Stalking is not physical crime, it is a psychological crime denoted by the anxiety and fear it installs into its victims. Ant physical element is purely a facet of the crime.

Due to its ongoing and threatening nature, there is no other crime as destructive as this pervasive and insidious type of criminality rendering its victims as some of the most emotionally traumatized victims of crime.

The Victim Impact Box (VIB)

There is a plethora of information on the internet offering information and advice to victims of stalking on important issues as reporting to the police and keeping safe, but as useful as this information may be, they do not help explain ‘how’ victims should go about these tasks. The Victim Impact Box aims to bridge this gap by focussing on the ‘how’ and not just the ‘why’.

Simply put this simple but highly effective toolkit will serve as an interface between the victim and the system. Its sole aim is to assist the police in the investigation of Stalking cases and other related predatory crimes whilst offering sound knowledge, advice and guidance to victims.

The Victim Impact Box’ (VIB) was developed to aid the investigation and prosecution of stalking cases, provide the necessary information to victims about stalking, what stalking is and how to recognise its attendant behaviours. It provides a step by step approach to reporting to the police, logging incidents, gathering evidence, and keeping safe through the development of a safety action plan. This will provide crucial information to the impact and disruption on the victim’s life. This information will be useful during the precognition stage of the court process and also when the case goes to court.

It has been developed incorporating the principles of a Cognitive Behavioural Therapy (CBT) self-help model of care.

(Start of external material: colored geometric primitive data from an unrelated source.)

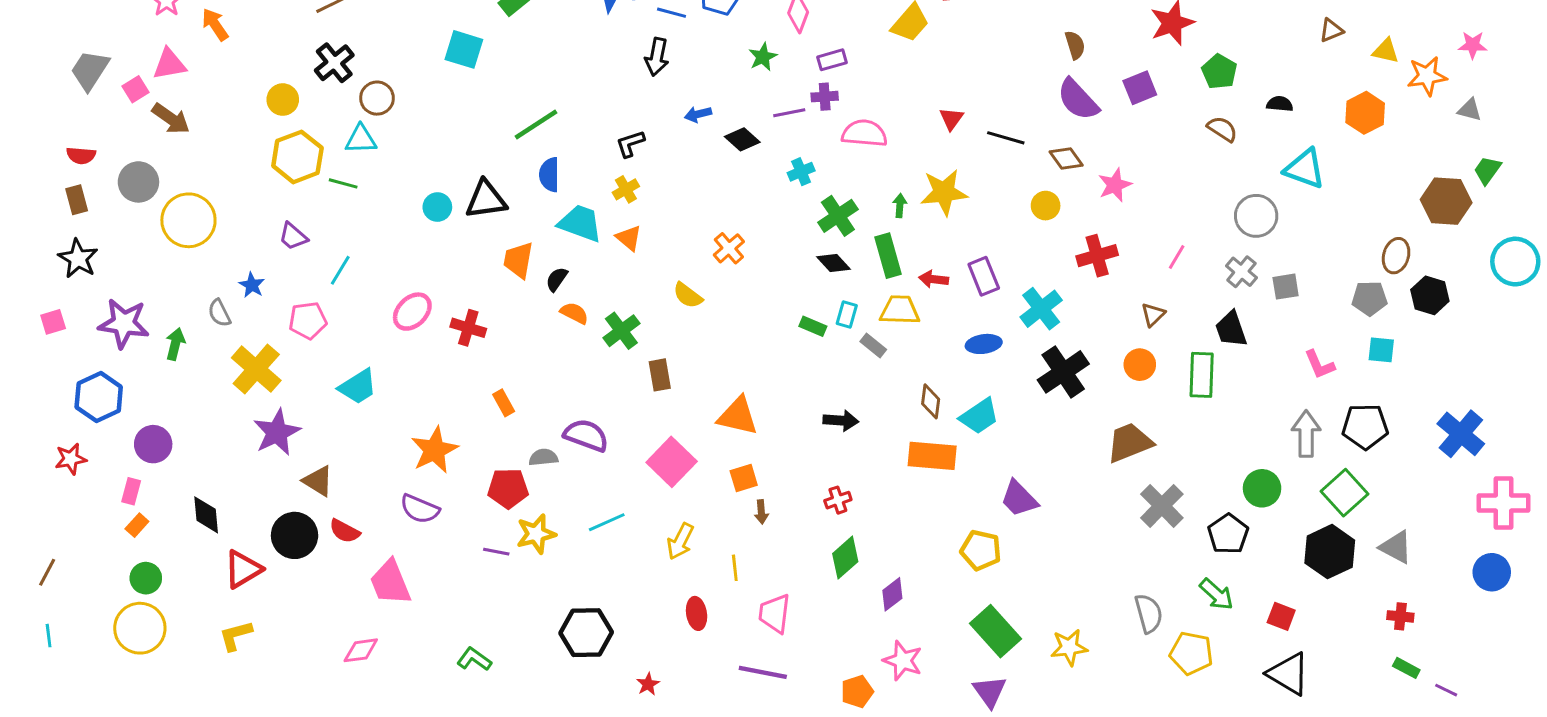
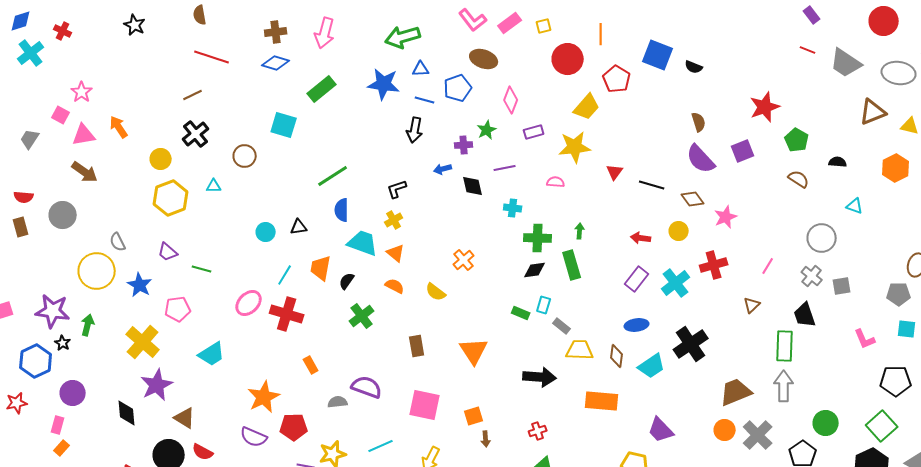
orange arrow: (215, 24) -> (119, 127), moved
brown triangle: (1331, 30) -> (873, 112), size x1.6
gray trapezoid: (90, 70) -> (30, 139), size x0.7
pink square: (135, 89) -> (61, 115), moved, turned -30
purple cross: (825, 97) -> (464, 145), moved
brown circle: (377, 98) -> (245, 156), moved
pink semicircle: (864, 133) -> (556, 182), size x0.6
cyan triangle: (361, 139) -> (214, 186), size x0.7
black diamond: (742, 139) -> (473, 186), turned 35
cyan triangle: (1305, 169) -> (855, 206), size x0.6
cyan cross: (801, 172) -> (513, 208), turned 30
green line: (343, 183) -> (202, 269), moved
yellow star: (944, 192) -> (575, 147), moved
black triangle: (486, 200) -> (299, 227), size x0.6
green cross: (838, 216) -> (538, 238), turned 36
yellow circle: (188, 220) -> (97, 271), moved
black star: (78, 259) -> (63, 343), moved, size x0.6
black diamond: (833, 263) -> (535, 270), turned -55
cyan line: (340, 270) -> (285, 275), moved
purple rectangle: (984, 276) -> (637, 279), turned 60
red arrow: (934, 279) -> (641, 238), moved
blue star: (252, 285) -> (140, 285), size x1.4
cyan cross: (1041, 309) -> (676, 283), moved
yellow trapezoid: (900, 310) -> (580, 350), moved
gray semicircle: (219, 313) -> (118, 242), moved
orange semicircle: (574, 313) -> (395, 286), moved
red cross: (468, 328) -> (287, 314), size x1.4
green cross: (621, 331) -> (362, 316), moved
orange circle: (1140, 365) -> (725, 430), moved
brown diamond: (931, 401) -> (617, 356), moved
orange triangle: (738, 416) -> (474, 351), moved, turned 44
cyan trapezoid: (979, 416) -> (652, 366), moved
black arrow: (841, 421) -> (540, 377), size x1.4
gray arrow: (1306, 434) -> (784, 386), moved
pink square: (672, 462) -> (425, 405), turned -32
red pentagon: (508, 488) -> (294, 427), moved
black diamond: (206, 515) -> (127, 413), moved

Its structured and guided approach will help victims develop improved coping strategies, anxiety reduction techniques with the overall aim of helping them manage their situation better.

Working through each stage of the self-help materials will allow victims to process their experience on an ongoing basis, providing for clarity and understanding of their situation. This in turn will not only aid memory recall, but will help install confidence to stand as a witness should their case go to court. It will also help reduce the potential to the development of symptoms of PTSD and long-term impact.

The Victim Impact Box, provides further guidance on the importance of building the right type of support network and has been designed in such a way it forms the template for the drafting of a victim impact statement.

The Victim Impact Box was developed specifically to serve as a multi-functional resource for victims, the police, Crown Office Prosecution Services, victim support service providers, and other organisations where stalking exists.